**WHAT NEEDS TO BE DONE:** Would you filter the listing below so that only lines with the word "nhiều" remain?

DATASET section start

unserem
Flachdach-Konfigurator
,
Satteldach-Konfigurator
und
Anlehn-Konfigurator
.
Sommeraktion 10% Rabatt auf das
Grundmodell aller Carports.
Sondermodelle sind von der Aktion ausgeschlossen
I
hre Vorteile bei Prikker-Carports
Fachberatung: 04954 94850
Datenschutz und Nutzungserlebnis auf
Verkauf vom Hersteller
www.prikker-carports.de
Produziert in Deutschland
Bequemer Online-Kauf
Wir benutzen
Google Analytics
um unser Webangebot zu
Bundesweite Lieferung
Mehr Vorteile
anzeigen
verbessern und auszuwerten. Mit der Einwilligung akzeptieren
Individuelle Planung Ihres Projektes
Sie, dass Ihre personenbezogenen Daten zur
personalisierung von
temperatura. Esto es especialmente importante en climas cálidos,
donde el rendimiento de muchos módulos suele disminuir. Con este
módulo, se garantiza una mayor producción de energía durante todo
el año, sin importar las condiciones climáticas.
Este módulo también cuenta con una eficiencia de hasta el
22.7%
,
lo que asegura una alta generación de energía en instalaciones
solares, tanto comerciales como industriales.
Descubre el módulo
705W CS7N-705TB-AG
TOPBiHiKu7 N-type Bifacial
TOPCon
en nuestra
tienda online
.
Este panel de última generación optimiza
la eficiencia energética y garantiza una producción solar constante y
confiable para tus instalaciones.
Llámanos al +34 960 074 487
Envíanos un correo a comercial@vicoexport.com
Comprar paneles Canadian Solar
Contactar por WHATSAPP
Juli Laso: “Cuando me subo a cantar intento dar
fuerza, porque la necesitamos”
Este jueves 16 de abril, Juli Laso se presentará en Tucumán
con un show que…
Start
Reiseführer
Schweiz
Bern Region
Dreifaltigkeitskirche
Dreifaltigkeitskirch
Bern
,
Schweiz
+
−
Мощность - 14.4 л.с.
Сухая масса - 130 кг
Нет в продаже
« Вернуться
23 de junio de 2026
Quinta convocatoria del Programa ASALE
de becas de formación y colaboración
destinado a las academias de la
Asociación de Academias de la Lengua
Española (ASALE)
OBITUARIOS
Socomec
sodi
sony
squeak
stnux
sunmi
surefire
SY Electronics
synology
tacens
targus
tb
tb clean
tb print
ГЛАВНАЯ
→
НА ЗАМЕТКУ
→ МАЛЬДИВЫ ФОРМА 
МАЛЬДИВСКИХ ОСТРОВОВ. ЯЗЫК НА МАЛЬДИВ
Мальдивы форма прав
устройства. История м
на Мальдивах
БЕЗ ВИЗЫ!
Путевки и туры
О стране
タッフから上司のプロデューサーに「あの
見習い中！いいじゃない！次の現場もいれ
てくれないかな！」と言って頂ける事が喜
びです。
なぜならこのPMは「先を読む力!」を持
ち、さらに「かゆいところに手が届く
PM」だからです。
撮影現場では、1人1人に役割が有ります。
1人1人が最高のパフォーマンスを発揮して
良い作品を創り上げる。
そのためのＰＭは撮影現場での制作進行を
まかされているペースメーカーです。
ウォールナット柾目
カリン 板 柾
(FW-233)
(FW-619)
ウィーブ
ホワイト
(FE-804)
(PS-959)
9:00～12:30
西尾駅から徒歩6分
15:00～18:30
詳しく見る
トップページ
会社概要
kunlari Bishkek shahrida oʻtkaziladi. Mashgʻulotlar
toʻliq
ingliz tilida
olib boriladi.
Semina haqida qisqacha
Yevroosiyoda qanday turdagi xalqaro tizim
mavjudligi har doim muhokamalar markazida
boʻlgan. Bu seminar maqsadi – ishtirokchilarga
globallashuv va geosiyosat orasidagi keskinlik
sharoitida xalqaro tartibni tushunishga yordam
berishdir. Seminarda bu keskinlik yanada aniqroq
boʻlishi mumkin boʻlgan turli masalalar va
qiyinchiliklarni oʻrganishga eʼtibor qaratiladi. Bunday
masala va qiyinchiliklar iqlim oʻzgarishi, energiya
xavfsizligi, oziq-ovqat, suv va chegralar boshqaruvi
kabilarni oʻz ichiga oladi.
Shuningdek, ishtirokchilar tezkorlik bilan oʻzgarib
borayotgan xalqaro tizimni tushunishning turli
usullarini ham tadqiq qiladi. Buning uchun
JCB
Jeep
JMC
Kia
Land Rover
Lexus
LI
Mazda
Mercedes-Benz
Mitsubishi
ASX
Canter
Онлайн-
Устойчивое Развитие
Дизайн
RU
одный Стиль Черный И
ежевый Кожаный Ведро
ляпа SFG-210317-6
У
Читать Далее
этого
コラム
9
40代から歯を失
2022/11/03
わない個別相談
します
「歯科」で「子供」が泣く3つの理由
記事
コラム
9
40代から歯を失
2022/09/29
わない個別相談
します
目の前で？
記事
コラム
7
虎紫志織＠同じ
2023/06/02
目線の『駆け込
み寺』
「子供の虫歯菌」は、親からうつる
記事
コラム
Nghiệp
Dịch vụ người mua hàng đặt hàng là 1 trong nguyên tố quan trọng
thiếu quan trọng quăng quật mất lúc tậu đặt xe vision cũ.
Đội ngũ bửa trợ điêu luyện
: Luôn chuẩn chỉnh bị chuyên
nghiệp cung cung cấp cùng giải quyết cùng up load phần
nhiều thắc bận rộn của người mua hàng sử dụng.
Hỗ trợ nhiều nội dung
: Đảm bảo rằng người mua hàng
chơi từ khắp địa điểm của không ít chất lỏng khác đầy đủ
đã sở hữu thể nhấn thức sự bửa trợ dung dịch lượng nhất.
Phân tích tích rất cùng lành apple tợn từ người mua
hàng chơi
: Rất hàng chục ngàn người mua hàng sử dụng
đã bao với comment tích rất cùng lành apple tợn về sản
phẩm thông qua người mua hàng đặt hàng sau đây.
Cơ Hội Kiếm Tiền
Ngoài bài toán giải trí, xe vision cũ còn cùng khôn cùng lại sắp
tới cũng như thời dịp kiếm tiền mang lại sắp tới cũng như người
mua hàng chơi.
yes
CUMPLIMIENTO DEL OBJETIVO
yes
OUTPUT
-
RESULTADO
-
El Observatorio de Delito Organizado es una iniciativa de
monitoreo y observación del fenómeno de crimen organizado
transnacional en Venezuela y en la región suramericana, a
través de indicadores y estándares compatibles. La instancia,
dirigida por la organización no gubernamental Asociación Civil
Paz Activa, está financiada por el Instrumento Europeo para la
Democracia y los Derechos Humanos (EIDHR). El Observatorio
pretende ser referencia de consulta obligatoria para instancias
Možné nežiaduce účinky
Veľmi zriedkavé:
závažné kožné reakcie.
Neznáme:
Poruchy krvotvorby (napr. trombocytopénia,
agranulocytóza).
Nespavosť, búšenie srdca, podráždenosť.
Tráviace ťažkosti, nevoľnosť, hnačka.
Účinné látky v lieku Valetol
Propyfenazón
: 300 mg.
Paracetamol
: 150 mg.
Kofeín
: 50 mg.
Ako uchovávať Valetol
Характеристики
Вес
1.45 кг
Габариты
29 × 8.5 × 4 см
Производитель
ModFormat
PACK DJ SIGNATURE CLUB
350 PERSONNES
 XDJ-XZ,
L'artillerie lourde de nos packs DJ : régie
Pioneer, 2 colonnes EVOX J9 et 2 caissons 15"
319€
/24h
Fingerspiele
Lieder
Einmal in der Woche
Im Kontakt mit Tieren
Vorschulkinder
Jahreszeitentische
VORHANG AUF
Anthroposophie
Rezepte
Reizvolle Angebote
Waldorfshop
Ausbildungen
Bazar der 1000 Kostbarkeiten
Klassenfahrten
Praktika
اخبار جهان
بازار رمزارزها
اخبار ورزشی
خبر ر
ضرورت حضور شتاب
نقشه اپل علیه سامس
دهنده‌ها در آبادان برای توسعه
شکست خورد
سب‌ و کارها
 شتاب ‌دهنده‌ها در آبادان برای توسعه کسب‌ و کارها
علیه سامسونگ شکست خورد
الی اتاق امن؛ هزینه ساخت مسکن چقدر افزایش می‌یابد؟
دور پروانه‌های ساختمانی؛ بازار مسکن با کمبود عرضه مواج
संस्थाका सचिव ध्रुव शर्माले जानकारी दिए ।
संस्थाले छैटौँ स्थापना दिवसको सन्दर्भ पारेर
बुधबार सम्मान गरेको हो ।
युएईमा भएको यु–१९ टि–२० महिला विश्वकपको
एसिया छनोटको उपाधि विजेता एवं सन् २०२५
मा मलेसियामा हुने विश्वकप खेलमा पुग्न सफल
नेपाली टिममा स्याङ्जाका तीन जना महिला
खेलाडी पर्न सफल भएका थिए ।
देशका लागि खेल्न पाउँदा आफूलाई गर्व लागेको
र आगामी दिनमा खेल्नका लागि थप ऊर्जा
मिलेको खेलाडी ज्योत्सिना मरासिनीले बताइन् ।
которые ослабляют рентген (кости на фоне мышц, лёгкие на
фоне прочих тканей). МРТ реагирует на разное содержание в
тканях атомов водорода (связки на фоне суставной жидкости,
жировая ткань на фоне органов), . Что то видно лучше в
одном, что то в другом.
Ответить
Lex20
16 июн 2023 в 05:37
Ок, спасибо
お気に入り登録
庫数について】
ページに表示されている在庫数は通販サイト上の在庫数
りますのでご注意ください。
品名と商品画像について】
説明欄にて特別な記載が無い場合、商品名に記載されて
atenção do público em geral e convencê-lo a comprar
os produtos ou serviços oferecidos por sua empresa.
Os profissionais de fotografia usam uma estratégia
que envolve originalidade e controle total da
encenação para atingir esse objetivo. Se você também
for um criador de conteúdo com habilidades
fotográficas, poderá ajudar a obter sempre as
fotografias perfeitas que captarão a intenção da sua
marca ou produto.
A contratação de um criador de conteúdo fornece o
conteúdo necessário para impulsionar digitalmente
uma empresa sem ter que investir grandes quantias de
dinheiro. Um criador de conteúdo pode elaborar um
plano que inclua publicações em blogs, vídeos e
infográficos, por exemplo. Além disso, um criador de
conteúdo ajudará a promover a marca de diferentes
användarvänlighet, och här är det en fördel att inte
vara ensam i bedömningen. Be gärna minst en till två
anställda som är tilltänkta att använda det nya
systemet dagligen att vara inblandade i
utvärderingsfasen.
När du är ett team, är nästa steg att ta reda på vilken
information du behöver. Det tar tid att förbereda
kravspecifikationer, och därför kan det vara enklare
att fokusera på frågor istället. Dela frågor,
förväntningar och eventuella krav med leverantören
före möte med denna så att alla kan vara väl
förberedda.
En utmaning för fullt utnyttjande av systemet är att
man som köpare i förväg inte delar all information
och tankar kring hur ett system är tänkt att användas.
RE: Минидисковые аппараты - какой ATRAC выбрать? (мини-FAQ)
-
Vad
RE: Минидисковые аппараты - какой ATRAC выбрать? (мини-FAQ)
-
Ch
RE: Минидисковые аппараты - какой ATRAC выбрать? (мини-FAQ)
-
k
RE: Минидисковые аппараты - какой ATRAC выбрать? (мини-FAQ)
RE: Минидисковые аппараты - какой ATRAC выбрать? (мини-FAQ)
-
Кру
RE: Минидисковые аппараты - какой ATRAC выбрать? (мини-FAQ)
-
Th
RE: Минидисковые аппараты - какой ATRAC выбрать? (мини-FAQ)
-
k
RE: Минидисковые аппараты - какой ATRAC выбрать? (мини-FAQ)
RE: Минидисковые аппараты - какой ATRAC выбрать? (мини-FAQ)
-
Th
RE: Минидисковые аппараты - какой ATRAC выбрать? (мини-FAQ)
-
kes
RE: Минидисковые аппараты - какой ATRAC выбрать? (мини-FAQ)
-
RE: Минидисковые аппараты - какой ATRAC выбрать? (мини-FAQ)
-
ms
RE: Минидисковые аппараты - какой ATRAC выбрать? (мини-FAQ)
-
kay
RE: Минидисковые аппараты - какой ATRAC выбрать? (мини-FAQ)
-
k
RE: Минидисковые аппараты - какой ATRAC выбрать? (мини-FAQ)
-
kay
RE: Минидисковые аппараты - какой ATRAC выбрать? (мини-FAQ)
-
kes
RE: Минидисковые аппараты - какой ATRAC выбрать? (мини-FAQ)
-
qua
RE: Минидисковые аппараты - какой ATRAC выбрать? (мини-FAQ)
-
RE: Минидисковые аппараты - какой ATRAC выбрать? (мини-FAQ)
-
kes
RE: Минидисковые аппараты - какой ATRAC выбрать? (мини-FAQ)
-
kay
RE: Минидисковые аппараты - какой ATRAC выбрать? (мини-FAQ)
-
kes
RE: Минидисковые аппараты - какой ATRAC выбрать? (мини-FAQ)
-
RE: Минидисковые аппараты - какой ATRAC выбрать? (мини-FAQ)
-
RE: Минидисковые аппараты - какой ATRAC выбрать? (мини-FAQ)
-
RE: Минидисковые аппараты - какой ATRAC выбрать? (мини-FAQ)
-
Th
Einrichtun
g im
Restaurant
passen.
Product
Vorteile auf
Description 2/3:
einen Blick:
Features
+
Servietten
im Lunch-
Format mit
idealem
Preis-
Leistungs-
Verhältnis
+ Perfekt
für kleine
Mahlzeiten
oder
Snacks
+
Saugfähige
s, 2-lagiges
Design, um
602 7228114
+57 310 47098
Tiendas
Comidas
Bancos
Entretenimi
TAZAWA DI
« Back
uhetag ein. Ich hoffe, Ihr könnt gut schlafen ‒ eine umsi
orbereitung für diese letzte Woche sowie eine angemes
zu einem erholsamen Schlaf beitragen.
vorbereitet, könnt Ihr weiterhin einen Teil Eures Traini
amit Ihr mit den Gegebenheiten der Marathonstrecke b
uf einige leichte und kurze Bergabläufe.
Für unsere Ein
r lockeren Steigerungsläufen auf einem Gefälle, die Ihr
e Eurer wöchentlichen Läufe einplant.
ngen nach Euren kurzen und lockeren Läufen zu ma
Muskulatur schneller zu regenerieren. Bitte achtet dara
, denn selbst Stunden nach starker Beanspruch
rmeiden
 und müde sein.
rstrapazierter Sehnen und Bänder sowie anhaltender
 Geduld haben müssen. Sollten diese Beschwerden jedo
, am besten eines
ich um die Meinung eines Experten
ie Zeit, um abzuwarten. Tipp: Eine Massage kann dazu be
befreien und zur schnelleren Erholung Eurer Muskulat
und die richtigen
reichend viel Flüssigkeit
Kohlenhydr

DATASET section end

**RESULT BELOW:**
nhiều thắc bận rộn của người mua hàng sử dụng.
Hỗ trợ nhiều nội dung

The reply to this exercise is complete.